The spatial distribution of reanalysis trend relative to the HCN trend shows substantial local variations among the reanalyses (their figure 4). So, while the observational forcing imposed on reanalyses can influence the large scale features, the model predictions used to make the analyses impart  some uncertainty related to the model physical parameterizations. If the model errors are random, the ensemble should then minimize the error. Errors that are systematic among all reanalyses would persist in the ensemble.

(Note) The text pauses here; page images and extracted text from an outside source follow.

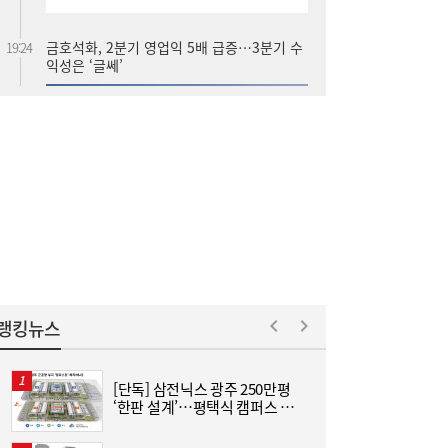
진에어, 2Q 영업손실 731억…고유가 덫에
19:20
‘적자 전환’
랭킹뉴스
우리은행, 전북 해상풍력 발전사업에 생산적
17:42
금융 투입
[단독] 삼전닉스 광주 250만평
[
‘한판 설계’…평택식 캠퍼스 들
어선다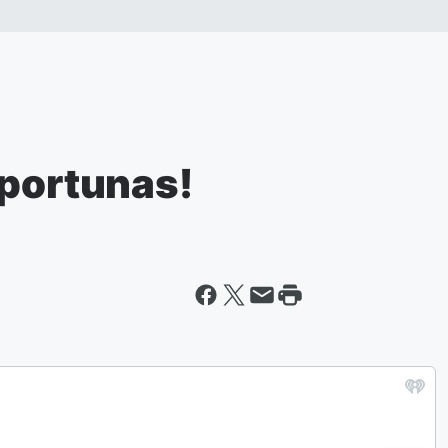
oportunas!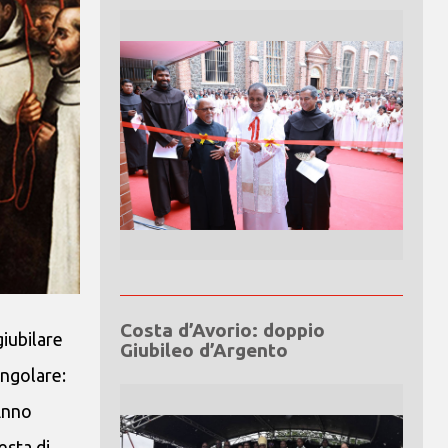
Costa d’Avorio: doppio
giubilare
Giubileo d’Argento
ingolare:
’Anno
esta di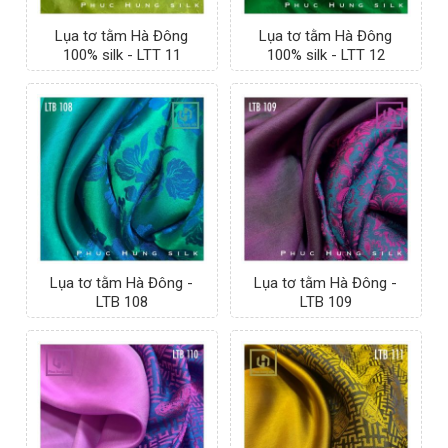
Lụa tơ tằm Hà Đông
Lụa tơ tằm Hà Đông
100% silk - LTT 11
100% silk - LTT 12
Lụa tơ tằm Hà Đông -
Lụa tơ tằm Hà Đông -
LTB 108
LTB 109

This paper demonstrates some important points about reanalyses. Any one reanalysis may have uncertainty in any given research project. Multiple reanalyses can help identify these uncertainties and perhaps the background model biases in the reanalysis. However, the reanalyses output variables being compared must have equivalent formulations to take advantage of the availability of the current modern reanalyses through such intercomparisons. Likewise, on hourly surface output in MERRA and CFSR were useful in this study.

Thursday, August 16, 2012

Return of the MERRA Blog

As many readers will understand, the demands on time can be many, and there is never enough time to do all that you want to do. Being spread thin for some time, the MERRA blog fell into neglect. However, with a lot of interesting things going on, from research with MERRA to formulating plans for subsequent reanalyses (and noticing in the last month a fair number of hits from around the world), I will be trying hard to find time to make regular posts.

The original purpose of the blog was to 1) follow the development of the MERRA system and eventually the production of data and then 2) follow the research that was being done with MERRA and other reanalyses. #2 never fully materialized, but there is a lot of work being published on reanalyses lately.  So, for the near future, summaries of published research or perhaps topical discussions involving several papers/reports will likely be the regular topic. However, new reanalysis development is on the horizon, as well.

Mostly, I figure that the hits on the MERRA blog are coming from internet searches for hard to find information, now that the MERRA overview paper is printed. This is an important issue, as users need to know if a reanalysis is applicable to a research topic, and its strengths and weaknesses. So, perhaps this can open the communication, just a little more.